What you should do: Everything in the records below except the pictures must be written out exactly.

Records for the task:
::::

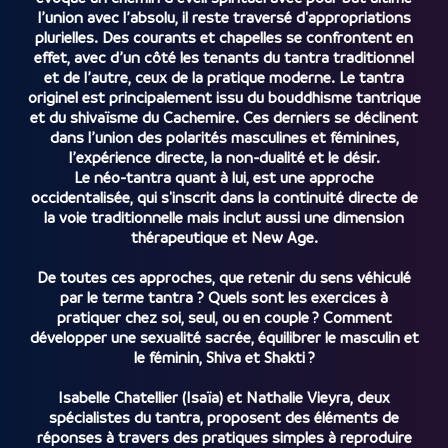
l’union avec l’absolu, il reste traversé d'appropriations
plurielles. Des courants et chapelles se confrontent en
effet, avec d’un côté les tenants du tantra traditionnel
et de l’autre, ceux de la pratique moderne. Le tantra
originel est principalement issu du bouddhisme tantrique
et du shivaïsme du Cachemire. Ces derniers se déclinent
dans l’union des polarités masculines et féminines,
l’expérience directe, la non-dualité et le désir.
Le néo-tantra quant à lui, est une approche
occidentalisée, qui s'inscrit dans la continuité directe de
la voie traditionnelle mais inclut aussi une dimension
thérapeutique et New Age.
De toutes ces approches, que retenir du sens véhiculé
par le terme tantra ? Quels sont les exercices à
pratiquer chez soi, seul, ou en couple ? Comment
développer une sexualité sacrée, équilibrer le masculin et
le féminin, Shiva et Shakti ?
Isabelle Chatellier (Isaïa) et Nathalie Vieyra, deux
spécialistes du tantra, proposent des éléments de
réponses à travers des pratiques simples à reproduire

::::

Answer box:
l’union avec l’absolu, il reste traversé d'appropriations
plurielles. Des courants et chapelles se confrontent en
effet, avec d’un côté les tenants du tantra traditionnel
et de l’autre, ceux de la pratique moderne. Le tantra
originel est principalement issu du bouddhisme tantrique
et du shivaïsme du Cachemire. Ces derniers se déclinent
dans l’union des polarités masculines et féminines,
l’expérience directe, la non-dualité et le désir.
Le néo-tantra quant à lui, est une approche
occidentalisée, qui s'inscrit dans la continuité directe de
la voie traditionnelle mais inclut aussi une dimension
thérapeutique et New Age.
De toutes ces approches, que retenir du sens véhiculé
par le terme tantra ? Quels sont les exercices à
pratiquer chez soi, seul, ou en couple ? Comment
développer une sexualité sacrée, équilibrer le masculin et
le féminin, Shiva et Shakti ?
Isabelle Chatellier (Isaïa) et Nathalie Vieyra, deux
spécialistes du tantra, proposent des éléments de
réponses à travers des pratiques simples à reproduire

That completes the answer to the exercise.